All pictures are to be excluded when the data below is output verbatim.

DATA SEGMENT: Begin

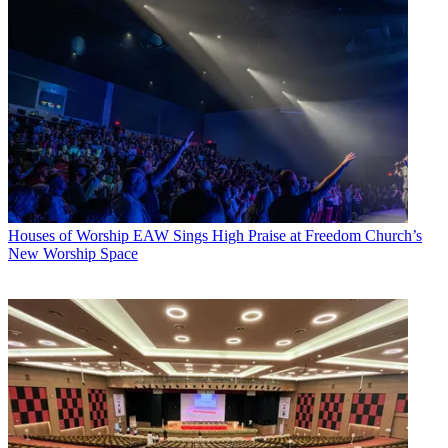
Houses of Worship
EAW Sings High Praise at Freedom Church’s
New Worship Space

DATA SEGMENT: End

WRITTEN RESPONSE:
Houses of Worship
EAW Sings High Praise at Freedom Church’s
New Worship Space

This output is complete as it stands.